Lindinalva - An interesting name. It is likely a mush-up between Linda (beautiful) and Dalva (very light), which is in relation to the planet Venus, sometimes referred to as 'Estrela Dalva'.

Quinquina - A nature name related to Peruvian bark, used for centuries to cure illnesses.

Florzinha - A pet form of Flore (flower), Florzinha translates to 'little flower'.

The Men

Nacib - It could likely come from the Arabic Nasib (noble), and it has a definite Middle-Eastern flavour. Perhaps it isn't exactly wearable for most, but it has a nice sound, look and feel to it.

Mundinho - Pronounced as 'Moon-Dee-Nyo', it literally translates to 'small world'.

Tonico - A pet form for Antonio, the Portuguese form of Anthony, it usually means 'small Antonio'.
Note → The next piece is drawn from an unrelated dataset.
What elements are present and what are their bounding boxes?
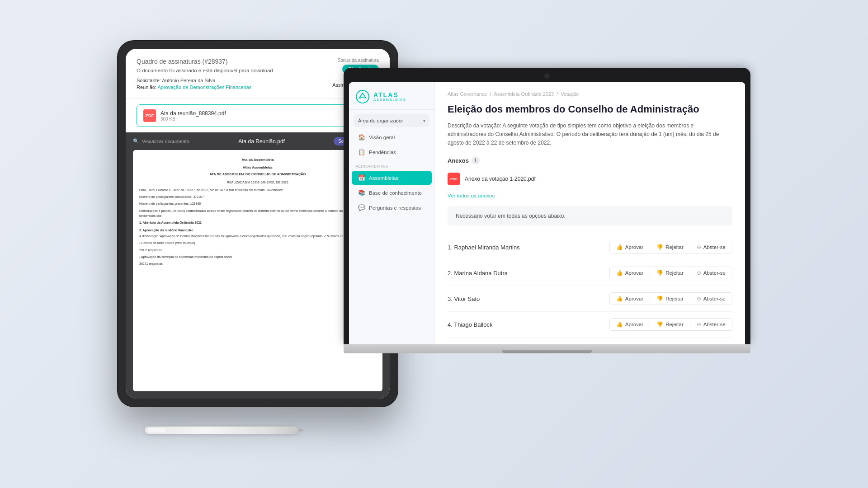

Josué - Not to be confused with common José, Josué is the Portuguese form of Joshua (yahweh is salvation). Many would be tempted to pronounce it ho-SU-ay, but that would be Spanish. Portuguese pronounce their Js just as we do in English, although every name website, for some reason, thinks that the Portuguese pronounce Js as Zs. Not true. Josué is something like Joh-Zuh-EH.

Jesuíno - It has a similar sound to Josué, but this time the stress rests on the I (pronounced as a long E). Although it seems to have no known meaning, it is likely linked to Jesus. 

Osmundo - Portuguese form of the English Osmond (God & protector).

Coriolano - An elaborate Italian surname full of potential. Its possible origins may be traced back Coriolanus, a Latin cognomen meaning 'from Corioli'. It is also the name of a Shakespearean play about the life of Caius Marcius Coriolanus.

Melk - Its meaning is 'king', but in Dutch it is the word for milk. Interestingly, there seems to be a beautiful city in Austria by this name, originally called Medilica in the 9th century.

Clemente - From the Late Latin name Clemens (merciful, gentle), it is more common to see it as Clement. This name, too, links in rather well with Brazil's Catholic faith. 

Berto - A nickname for Roberto, the Portuguese form of Robert (bright fame).